All have had the wheels replaced with after market white stones, and have never let me down. IF you can blow a couple of hundred £'s that's fine. But in my opinion they won't sharpen tools any better than the cheaper machines with a good stone fitted. In the end it really comes down to the ability of the operator, and what chisel shape he is aiming for, and how to use a standard speed grinder properly.


----------



## KimG (12 Jul 2012)

Both Chas and Tam make an excellent point, and I am optimistic about the tapered card washer being an effective cure for the wobble, I won't be able to try it till next week but I will certainly post up the result when I get to it. Many thanks to all who read and replied.


----------



## wcndave (12 Jul 2012)

I have an axminster with significant wobble out of the box. The clamshells seem an odd way to do it, as you can tighten the wheel on at any angle barr true it seems!
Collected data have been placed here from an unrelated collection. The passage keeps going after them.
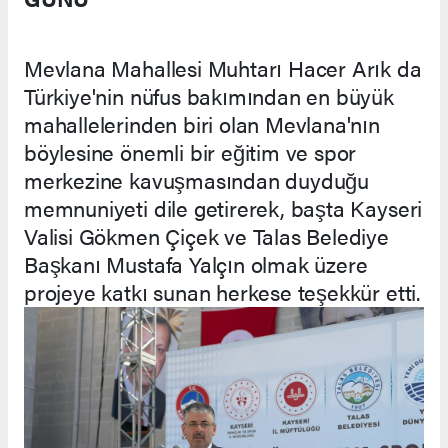
Mevlana Mahallesi Muhtarı Hacer Arık da
Türkiye'nin nüfus bakımından en büyük
mahallelerinden biri olan Mevlana'nın
böylesine önemli bir eğitim ve spor
merkezine kavuşmasından duyduğu
memnuniyeti dile getirerek, başta Kayseri
Valisi Gökmen Çiçek ve Talas Belediye
Başkanı Mustafa Yalçın olmak üzere
projeye katkı sunan herkese teşekkür etti.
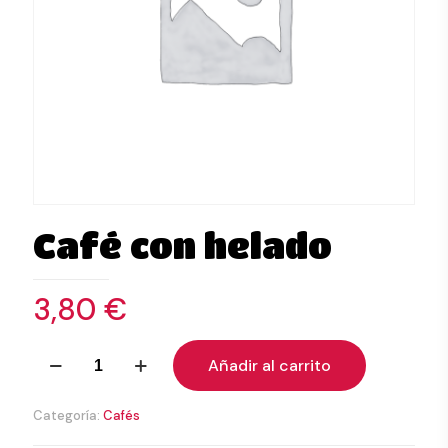
Café con helado
3,80
€
Café
Añadir al carrito
con
helado
cantidad
Categoría:
Cafés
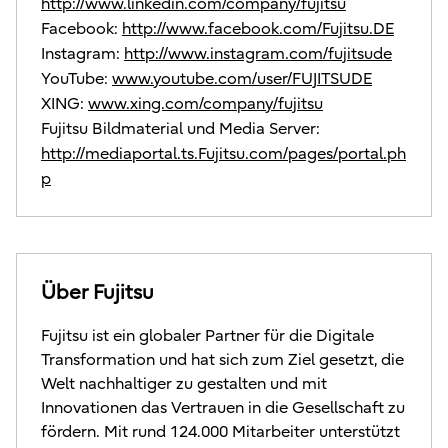
http://www.linkedin.com/company/fujitsu
Facebook:
http://www.facebook.com/Fujitsu.DE
Instagram:
http://www.instagram.com/fujitsude
YouTube:
www.youtube.com/user/FUJITSUDE
XING:
www.xing.com/company/fujitsu
Fujitsu Bildmaterial und Media Server:
http://mediaportal.ts.Fujitsu.com/pages/portal.ph
p
Über Fujitsu
Fujitsu ist ein globaler Partner für die Digitale
Transformation und hat sich zum Ziel gesetzt, die
Welt nachhaltiger zu gestalten und mit
Innovationen das Vertrauen in die Gesellschaft zu
fördern. Mit rund 124.000 Mitarbeiter unterstützt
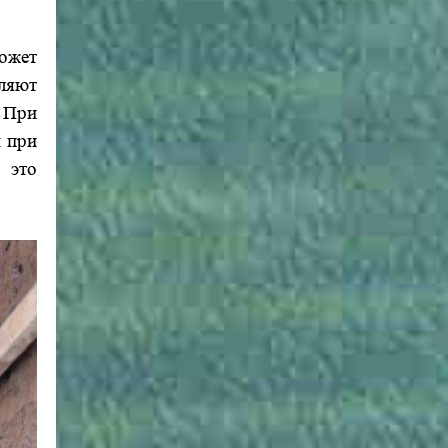
ожет
ляют
 При
м при
 это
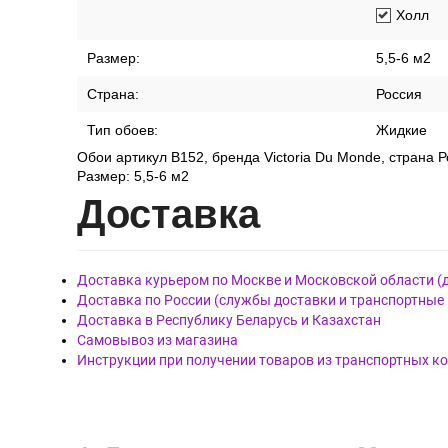
Холл
Размер:
5,5-6 м2
Страна:
Россия
Тип обоев:
Жидкие
Обои артикул В152, бренда Victoria Du Monde, страна Р
Размер: 5,5-6 м2
Дост
авка
Доставка курьером по Москве и Московской области (
Доставка по России (службы доставки и транспортные
Доставка в Республику Беларусь и Казахстан
Самовывоз из магазина
Инструкции при получении товаров из транспортных к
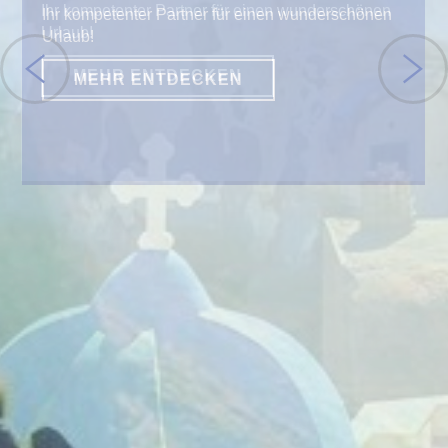
Ihr kompetenter Partner für einen wunderschönen
Urlaub!
MEHR ENTDECKEN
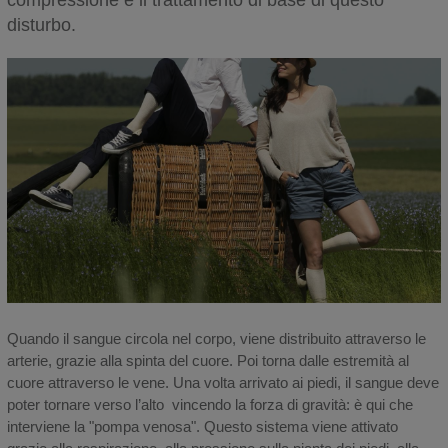
compressione è il trattamento di base di questo
disturbo.
Quando il sangue circola nel corpo, viene distribuito attraverso le
arterie, grazie alla spinta del cuore. Poi torna dalle estremità al
cuore attraverso le vene. Una volta arrivato ai piedi, il sangue deve
poter tornare verso l’alto vincendo la forza di gravità: è qui che
interviene la "pompa venosa". Questo sistema viene attivato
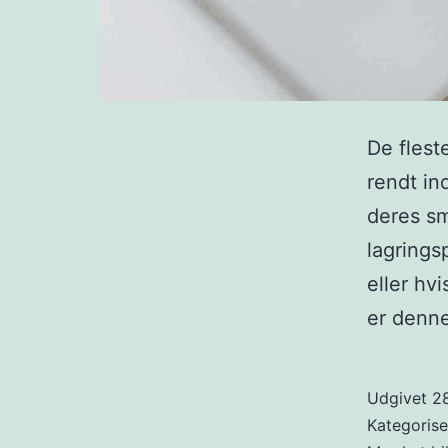
De flest
rendt in
deres sm
lagrings
eller hv
er den
Udgivet
2
Kategoris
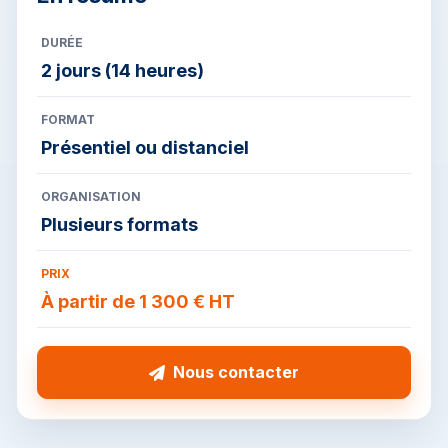
DURÉE
2 jours (14 heures)
FORMAT
Présentiel ou distanciel
ORGANISATION
Plusieurs formats
PRIX
À partir de 1 300 € HT
Nous contacter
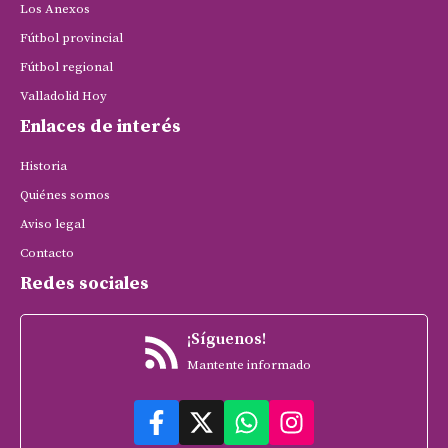
Los Anexos
Fútbol provincial
Fútbol regional
Valladolid Hoy
Enlaces de interés
Historia
Quiénes somos
Aviso legal
Contacto
Redes sociales
¡Síguenos!
Mantente informado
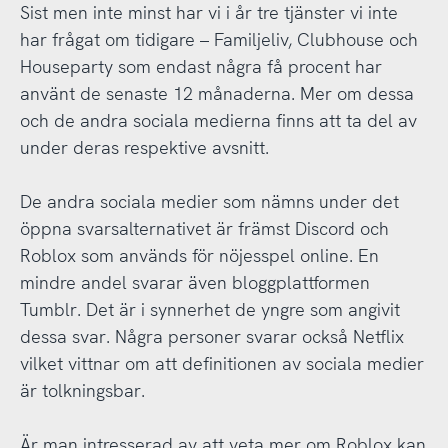
Sist men inte minst har vi i år tre tjänster vi inte
har frågat om tidigare – Familjeliv, Clubhouse och
Houseparty som endast några få procent har
använt de senaste 12 månaderna. Mer om dessa
och de andra sociala medierna finns att ta del av
under deras respektive avsnitt.
De andra sociala medier som nämns under det
öppna svarsalternativet är främst Discord och
Roblox som används för nöjesspel online. En
mindre andel svarar även bloggplattformen
Tumblr. Det är i synnerhet de yngre som angivit
dessa svar. Några personer svarar också Netflix
vilket vittnar om att definitionen av sociala medier
är tolkningsbar.
Är man intresserad av att veta mer om Roblox kan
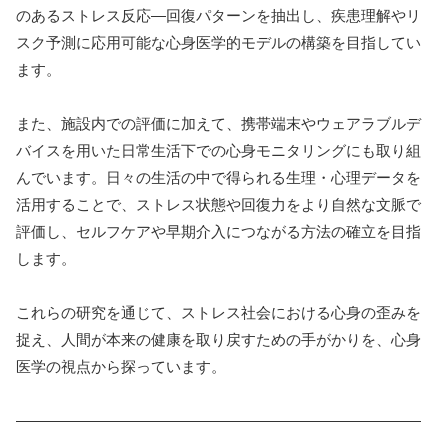
のあるストレス反応—回復パターンを抽出し、疾患理解やリ
スク予測に応用可能な心身医学的モデルの構築を目指してい
ます。
また、施設内での評価に加えて、携帯端末やウェアラブルデ
バイスを用いた日常生活下での心身モニタリングにも取り組
んでいます。日々の生活の中で得られる生理・心理データを
活用することで、ストレス状態や回復力をより自然な文脈で
評価し、セルフケアや早期介入につながる方法の確立を目指
します。
これらの研究を通じて、ストレス社会における心身の歪みを
捉え、人間が本来の健康を取り戻すための手がかりを、心身
医学の視点から探っています。
———————————————————————————
———–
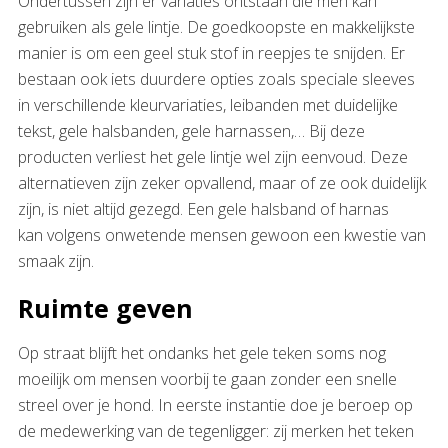
Ondertussen zijn er variaties ontstaan die men kan
gebruiken als gele lintje. De goedkoopste en makkelijkste
manier is om een geel stuk stof in reepjes te snijden. Er
bestaan ook iets duurdere opties zoals speciale sleeves
in verschillende kleurvariaties, leibanden met duidelijke
tekst, gele halsbanden, gele harnassen,… Bij deze
producten verliest het gele lintje wel zijn eenvoud. Deze
alternatieven zijn zeker opvallend, maar of ze ook duidelijk
zijn, is niet altijd gezegd. Een gele halsband of harnas
kan volgens onwetende mensen gewoon een kwestie van
smaak zijn.
Ruimte geven
Op straat blijft het ondanks het gele teken soms nog
moeilijk om mensen voorbij te gaan zonder een snelle
streel over je hond. In eerste instantie doe je beroep op
de medewerking van de tegenligger: zij merken het teken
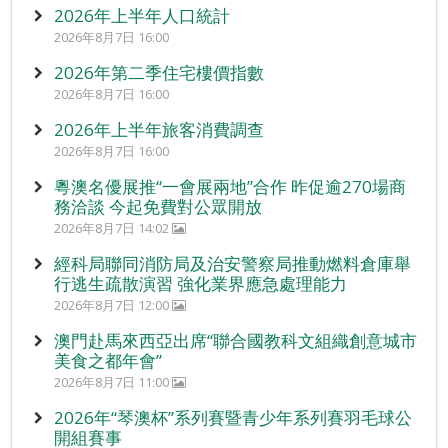
2026年上半年人口統計
2026年8月7日 16:00
2026年第二季住宅樓價指數
2026年8月7日 16:00
2026年上半年旅客消費調查
2026年8月7日 16:00
粵澳名優展推“一會展兩地”合作 昨促逾270場商
務洽談 今起免費對公眾開放
2026年8月7日 14:02
經科局聯同消防局及治安警察局推動燃料倉庫舉
行逃生疏散演習 強化業界應急處理能力
2026年8月7日 12:00
澳門赴馬來西亞出席“聯合國教科文組織創意城市
美食之都年會”
2026年8月7日 11:00
2026年“琴澳杯”系列賽暨青少年系列賽羽毛球公
開組賽事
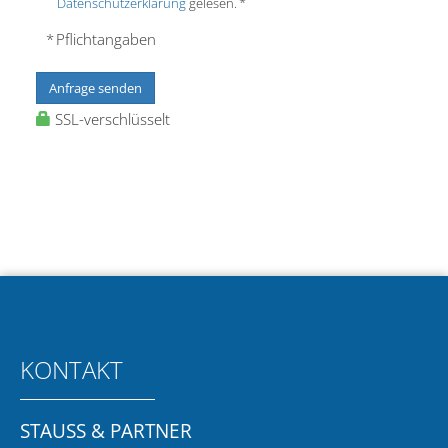
Datenschutzerklärung
gelesen. *
* Pflichtangaben
Anfrage senden
SSL-verschlüsselt
KONTAKT
STAUSS & PARTNER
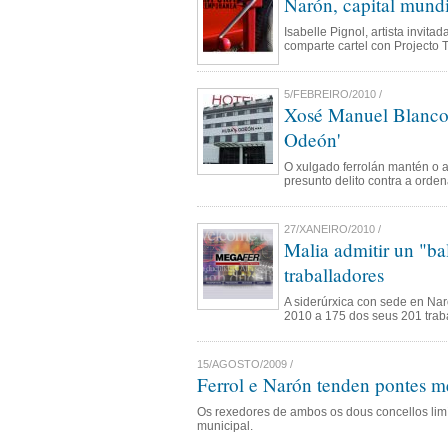
Narón, capital mund
Isabelle Pignol, artista invi
comparte cartel con Projecto T
5/FEBREIRO/2010 /
Xosé Manuel Blanco 
Odeón'
O xulgado ferrolán mantén o 
presunto delito contra a ordena
27/XANEIRO/2010 /
Malia admitir un "ba
traballadores
A siderúrxica con sede en Nar
2010 a 175 dos seus 201 trab
15/AGOSTO/2009 /
Ferrol e Narón tenden pontes m
Os rexedores de ambos os dous concellos limít
municipal.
I just fiddled and fiddled until the were roughly right, bit like trying to get the gimball straight in apollo 13.

Now i think i just need a diamond dressing stone to true up the front.

Is there something we are missing with these clamshell washers, it's like trying to put a billiard ball on a kitchen top with the dot facing exactly to the right place, and tightening it usually causes movement....?


----------



## CHJ (12 Jul 2012)

90% of the problems are due to the pressed steel clamp washers, although I have seen some wheels of unknown pedigree with the central mounting holes way out of true and even the recessed portion of wide wheels out of true with the rest of the wheel, goodness knows what sort of production control was used in their molding.

Obtaining a set of good machined clamp washers with a good fit on the shaft and its location collar gives a far more realistic chance of getting a vibration free and true running wheel. They take away the clamping and location and leave you with just the wheel balancing and truing to contend with.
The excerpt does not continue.